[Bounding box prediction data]
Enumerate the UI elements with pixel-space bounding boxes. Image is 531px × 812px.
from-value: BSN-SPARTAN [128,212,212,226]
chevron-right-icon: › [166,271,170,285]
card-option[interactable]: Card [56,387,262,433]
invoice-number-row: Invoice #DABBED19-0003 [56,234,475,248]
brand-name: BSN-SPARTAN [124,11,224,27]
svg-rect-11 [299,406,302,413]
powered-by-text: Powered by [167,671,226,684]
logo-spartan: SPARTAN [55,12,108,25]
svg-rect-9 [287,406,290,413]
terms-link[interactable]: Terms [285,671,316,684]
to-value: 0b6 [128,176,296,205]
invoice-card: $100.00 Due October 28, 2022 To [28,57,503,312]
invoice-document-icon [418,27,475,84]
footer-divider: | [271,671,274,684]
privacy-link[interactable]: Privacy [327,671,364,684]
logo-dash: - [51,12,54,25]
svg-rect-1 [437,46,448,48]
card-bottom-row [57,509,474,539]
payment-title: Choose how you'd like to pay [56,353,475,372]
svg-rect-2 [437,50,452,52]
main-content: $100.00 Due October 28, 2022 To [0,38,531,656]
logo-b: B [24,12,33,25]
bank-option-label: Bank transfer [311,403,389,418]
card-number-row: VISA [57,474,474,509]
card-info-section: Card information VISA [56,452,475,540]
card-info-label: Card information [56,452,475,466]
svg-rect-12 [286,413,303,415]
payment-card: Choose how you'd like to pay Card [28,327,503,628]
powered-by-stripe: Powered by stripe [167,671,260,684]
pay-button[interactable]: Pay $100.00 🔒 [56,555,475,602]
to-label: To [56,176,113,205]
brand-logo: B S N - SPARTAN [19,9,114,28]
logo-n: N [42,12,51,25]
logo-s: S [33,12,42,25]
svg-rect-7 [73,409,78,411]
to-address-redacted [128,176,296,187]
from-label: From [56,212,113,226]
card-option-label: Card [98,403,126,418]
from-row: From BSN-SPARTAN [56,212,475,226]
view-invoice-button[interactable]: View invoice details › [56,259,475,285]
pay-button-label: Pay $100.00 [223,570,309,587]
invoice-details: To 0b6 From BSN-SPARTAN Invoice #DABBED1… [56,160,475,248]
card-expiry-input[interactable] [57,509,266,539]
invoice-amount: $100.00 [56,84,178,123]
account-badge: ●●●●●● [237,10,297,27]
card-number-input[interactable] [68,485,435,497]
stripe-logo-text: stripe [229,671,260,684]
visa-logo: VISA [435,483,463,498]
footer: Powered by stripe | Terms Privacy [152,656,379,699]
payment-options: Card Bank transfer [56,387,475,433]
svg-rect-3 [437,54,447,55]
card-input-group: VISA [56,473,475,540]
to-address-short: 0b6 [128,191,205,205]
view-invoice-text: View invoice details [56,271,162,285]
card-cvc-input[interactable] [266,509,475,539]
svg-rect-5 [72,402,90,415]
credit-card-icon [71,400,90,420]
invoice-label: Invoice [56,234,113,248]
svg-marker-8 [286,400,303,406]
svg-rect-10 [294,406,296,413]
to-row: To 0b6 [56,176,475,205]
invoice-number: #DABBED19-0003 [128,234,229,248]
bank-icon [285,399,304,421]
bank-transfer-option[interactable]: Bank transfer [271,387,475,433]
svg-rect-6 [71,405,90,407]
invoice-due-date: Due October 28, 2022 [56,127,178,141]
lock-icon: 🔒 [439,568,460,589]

TASK TO CARRY OUT
Reading through the records above, report each line in which the string "input" is found.

EXERCISE OUTPUT
card-expiry-input[interactable] [57,509,266,539]
card-number-input[interactable] [68,485,435,497]
card-input-group: VISA [56,473,475,540]
card-cvc-input[interactable] [266,509,475,539]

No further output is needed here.